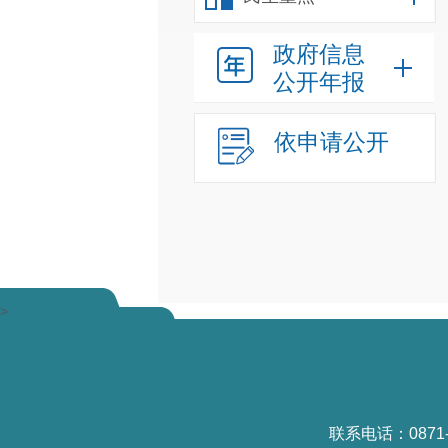
政府信息
公开年报
依申请公开
>
联系电话：0871-6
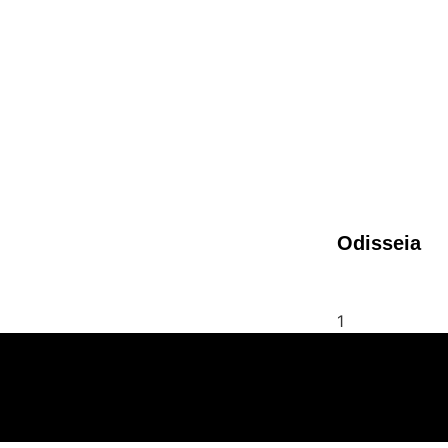
Odisseia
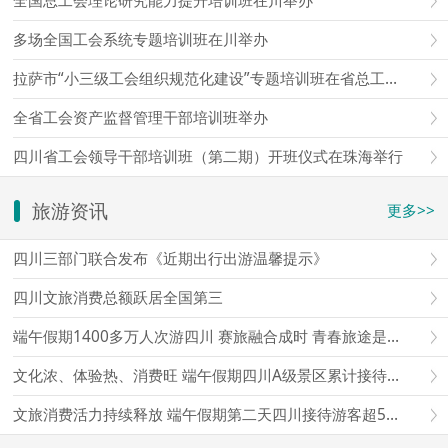
全国总工会理论研究能力提升培训班在川举办
多场全国工会系统专题培训班在川举办
拉萨市“小三级工会组织规范化建设”专题培训班在省总工会成都工人疗养院举办
全省工会资产监督管理干部培训班举办
四川省工会领导干部培训班（第二期）开班仪式在珠海举行
旅游资讯
更多>>
四川三部门联合发布《近期出行出游温馨提示》
四川文旅消费总额跃居全国第三
端午假期1400多万人次游四川 赛旅融合成时 青春旅途是亮点
文化浓、体验热、消费旺 端午假期四川A级景区累计接待游客超1497万人次
文旅消费活力持续释放 端午假期第二天四川接待游客超565万人次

_Task objective_.
All lines from the one with "端午假期1400多万人次游四川 赛旅融合成时 青春旅途是亮点" through the end of the records need to be copied exactly, and no other lines.

_Answer to this problem_.
端午假期1400多万人次游四川 赛旅融合成时 青春旅途是亮点
文化浓、体验热、消费旺 端午假期四川A级景区累计接待游客超1497万人次
文旅消费活力持续释放 端午假期第二天四川接待游客超565万人次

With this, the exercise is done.